• Exercise requirements
Across the lines of the records below, how many have the string "president" in them? Answer with the number alone.

Stored data entries
=====

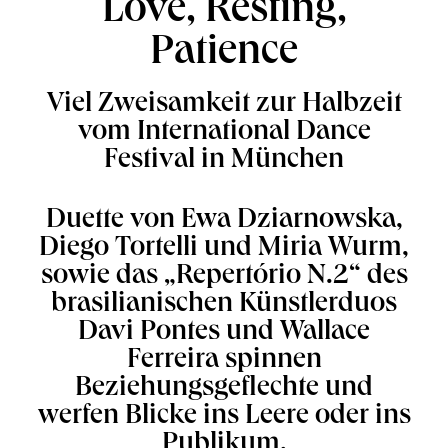
Love, Resting,
Patience
Viel Zweisamkeit zur Halbzeit
vom International Dance
Festival in München
Duette von Ewa Dziarnowska,
Diego Tortelli und Miria Wurm,
sowie das „Repertório N.2“ des
brasilianischen Künstlerduos
Davi Pontes und Wallace
Ferreira spinnen
Beziehungsgeflechte und
werfen Blicke ins Leere oder ins
Publikum.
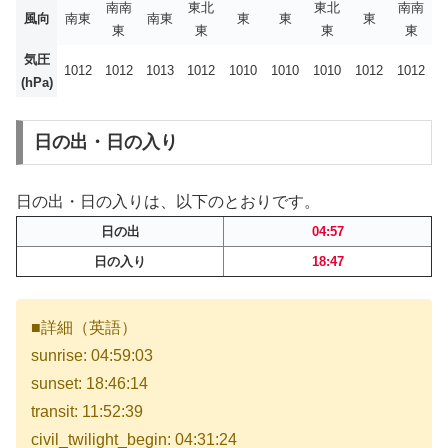
南南
東北
東北
南南
風向
南東
南東
東
東
東
東
東
東
東
気圧
1012
1012
1013
1012
1010
1010
1010
1012
1012
(hPa)
日の出・日の入り
日の出・日の入りは、以下のとおりです。
日の出
04:57
日の入り
18:47
■詳細（英語）
sunrise: 04:59:03
sunset: 18:46:14
transit: 11:52:39
civil_twilight_begin: 04:31:24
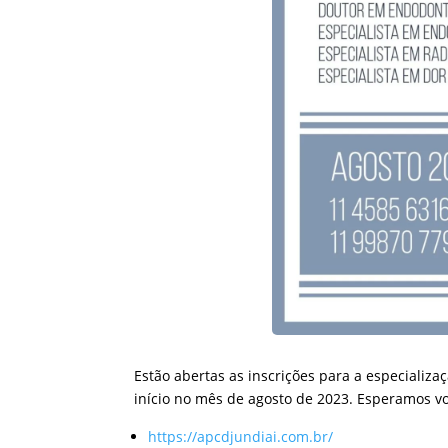
Estão abertas as inscrições para a especializa
início no mês de agosto de 2023. Esperamos v
https://apcdjundiai.com.br/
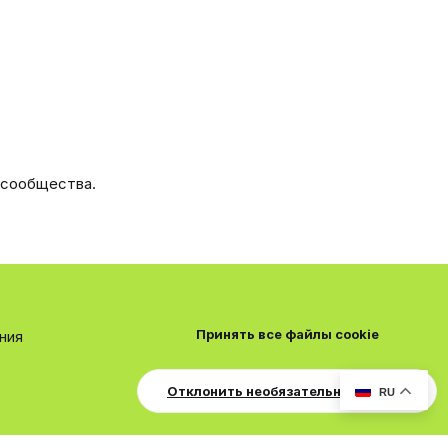
 сообщества.
Принять все файлы cookie
ния
Отклонить необязательные cookie
RU
Условия и правила
Политика конфиденциальности
Помощь
R
S
S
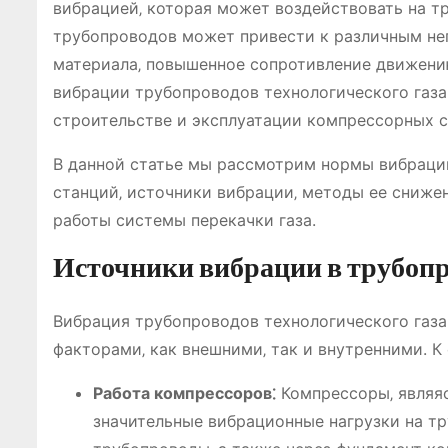
вибрацией‚ которая может воздействовать на т
трубопроводов может привести к различным не
материала‚ повышенное сопротивление движению
вибрации трубопроводов технологического газ
строительстве и эксплуатации компрессорных с
В данной статье мы рассмотрим нормы вибраци
станций‚ источники вибрации‚ методы ее сниже
работы системы перекачки газа.
Источники вибрации в трубопр
Вибрация трубопроводов технологического газ
факторами‚ как внешними‚ так и внутренними. К
Работа компрессоров⁚
Компрессоры‚ являя
значительные вибрационные нагрузки на т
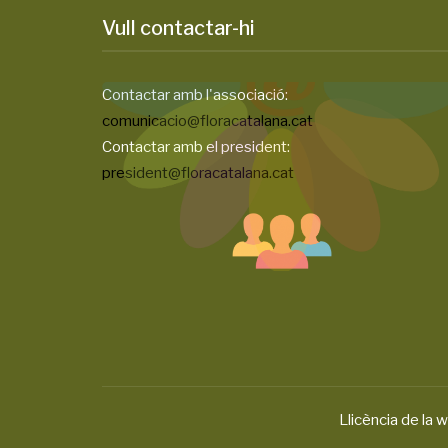
Vull contactar-hi
Contactar amb l'associació:
comunicacio@floracatalana.cat
Contactar amb el president:
president@floracatalana.cat
Llicència de la w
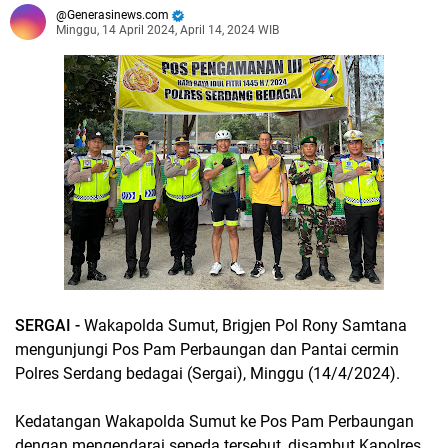
Generasinews.com
Minggu, 14 April 2024, April 14, 2024 WIB
SERGAI -
Wakapolda Sumut, Brigjen Pol Rony Samtana
mengunjungi Pos Pam Perbaungan dan Pantai cermin
Polres Serdang bedagai (Sergai), Minggu (14/4/2024).
Kedatangan Wakapolda Sumut ke Pos Pam Perbaungan
dengan mengendarai sepeda tersebut, disambut Kapolres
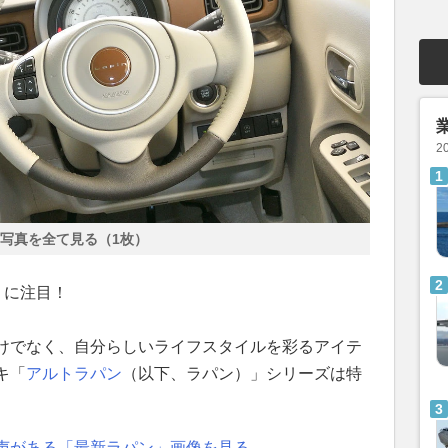
2
写真を全て見る（1枚）
」に注目！
けでなく、自分らしいライフスタイルを彩るアイテ
キ「
アルトラパン
（以下、ラパン）」シリーズは特
声がある「最新ラパン」画像を見る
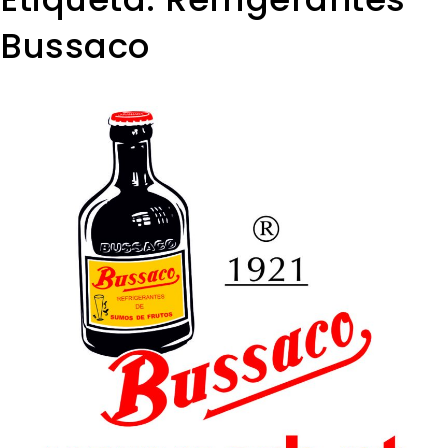
Bussaco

=====

• Problem solution
2